- Work order: Every line of the listing that contains the word "label" is to be copied out.

- Given records:
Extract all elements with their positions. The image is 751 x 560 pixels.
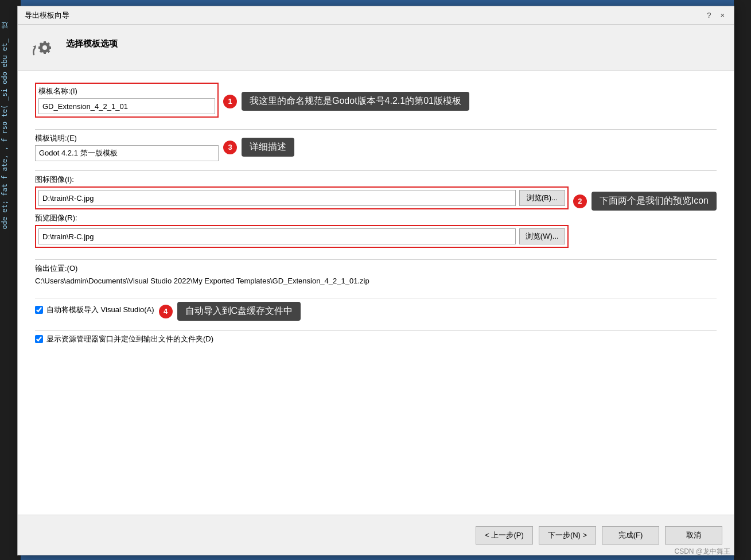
badge-4: 4: [159, 305, 173, 318]
icon-image-input[interactable]: [38, 190, 516, 206]
badge-3: 3: [223, 141, 237, 154]
output-location-label: 输出位置:(O): [35, 263, 717, 274]
preview-image-label: 预览图像(R):: [35, 213, 569, 223]
separator-3: [35, 259, 717, 260]
help-button[interactable]: ?: [705, 10, 713, 21]
output-location-value: C:\Users\admin\Documents\Visual Studio 2…: [35, 277, 717, 285]
template-name-highlight: 模板名称:(I): [35, 83, 219, 118]
icon-image-label: 图标图像(I):: [35, 174, 569, 185]
wizard-header: 选择模板选项: [18, 25, 734, 71]
show-folder-label[interactable]: 显示资源管理器窗口并定位到输出文件的文件夹(D): [46, 334, 213, 344]
show-folder-checkbox-row: 显示资源管理器窗口并定位到输出文件的文件夹(D): [35, 334, 717, 344]
wizard-body: 模板名称:(I) 1 我这里的命名规范是Godot版本号4.2.1的第01版模板…: [18, 71, 734, 515]
template-desc-annotation-row: 模板说明:(E) 3 详细描述: [35, 133, 717, 161]
auto-import-checkbox[interactable]: [35, 306, 43, 314]
tooltip-3: 详细描述: [242, 138, 294, 157]
preview-image-section: 预览图像(R): 浏览(W)...: [35, 213, 569, 248]
separator-1: [35, 129, 717, 130]
dialog-title: 导出模板向导: [25, 10, 69, 21]
show-folder-checkbox[interactable]: [35, 335, 43, 343]
icon-image-row-highlight: 浏览(B)...: [35, 186, 569, 209]
wizard-gear-icon: [29, 34, 57, 65]
badge-2: 2: [573, 195, 587, 208]
preview-image-row-highlight: 浏览(W)...: [35, 225, 569, 248]
auto-import-annotation-row: 自动将模板导入 Visual Studio(A) 4 自动导入到C盘缓存文件中: [35, 302, 717, 321]
auto-import-checkbox-row: 自动将模板导入 Visual Studio(A): [35, 305, 154, 315]
annotation-1: 1 我这里的命名规范是Godot版本号4.2.1的第01版模板: [223, 92, 469, 111]
template-name-annotation-row: 模板名称:(I) 1 我这里的命名规范是Godot版本号4.2.1的第01版模板: [35, 83, 717, 120]
export-template-dialog: 导出模板向导 ? × 选择模板选项 模板名称:(I): [17, 6, 734, 555]
tooltip-2: 下面两个是我们的预览Icon: [592, 192, 717, 211]
template-name-section: 模板名称:(I): [35, 83, 219, 120]
template-desc-section: 模板说明:(E): [35, 133, 219, 161]
annotation-2: 2 下面两个是我们的预览Icon: [573, 192, 717, 211]
icon-image-annotation-row: 图标图像(I): 浏览(B)... 预览图像(R): 浏览(W)... 2 下面…: [35, 174, 717, 250]
browse-preview-button[interactable]: 浏览(W)...: [519, 228, 565, 244]
icon-image-section: 图标图像(I): 浏览(B)... 预览图像(R): 浏览(W)...: [35, 174, 569, 250]
tooltip-4: 自动导入到C盘缓存文件中: [177, 302, 301, 321]
annotation-4: 4 自动导入到C盘缓存文件中: [159, 302, 301, 321]
output-location-group: 输出位置:(O) C:\Users\admin\Documents\Visual…: [35, 263, 717, 290]
wizard-header-title: 选择模板选项: [66, 38, 118, 49]
template-desc-label: 模板说明:(E): [35, 133, 219, 143]
title-bar: 导出模板向导 ? ×: [18, 6, 734, 25]
auto-import-section: 自动将模板导入 Visual Studio(A): [35, 305, 154, 318]
separator-4: [35, 298, 717, 298]
template-desc-input[interactable]: [35, 145, 219, 161]
tooltip-1: 我这里的命名规范是Godot版本号4.2.1的第01版模板: [242, 92, 469, 111]
finish-button[interactable]: 完成(F): [602, 526, 659, 545]
template-name-input[interactable]: [38, 98, 215, 114]
template-name-label: 模板名称:(I): [38, 86, 215, 96]
cancel-button[interactable]: 取消: [665, 526, 722, 545]
auto-import-label[interactable]: 自动将模板导入 Visual Studio(A): [46, 305, 154, 315]
wizard-footer: < 上一步(P) 下一步(N) > 完成(F) 取消: [18, 515, 734, 555]
title-controls: ? ×: [705, 10, 727, 21]
annotation-3: 3 详细描述: [223, 138, 294, 157]
prev-button[interactable]: < 上一步(P): [476, 526, 533, 545]
csdn-watermark: CSDN @龙中舞王: [674, 547, 730, 557]
badge-1: 1: [223, 95, 237, 108]
next-button[interactable]: 下一步(N) >: [539, 526, 596, 545]
editor-code-hint: ode et; fat f ate, , f rso te( _si odo e…: [0, 34, 10, 230]
close-button[interactable]: ×: [718, 10, 727, 21]
browse-icon-button[interactable]: 浏览(B)...: [519, 190, 565, 206]
editor-right-sidebar: [734, 0, 751, 560]
preview-image-input[interactable]: [38, 228, 516, 244]
separator-2: [35, 170, 717, 171]
separator-5: [35, 330, 717, 330]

- Solved problem:
output-location-label: 输出位置:(O): [35, 263, 717, 274]
preview-image-label: 预览图像(R):: [35, 213, 569, 223]
icon-image-label: 图标图像(I):: [35, 174, 569, 185]
show-folder-label[interactable]: 显示资源管理器窗口并定位到输出文件的文件夹(D): [46, 334, 213, 344]
template-desc-label: 模板说明:(E): [35, 133, 219, 143]
template-name-label: 模板名称:(I): [38, 86, 215, 96]
auto-import-label[interactable]: 自动将模板导入 Visual Studio(A): [46, 305, 154, 315]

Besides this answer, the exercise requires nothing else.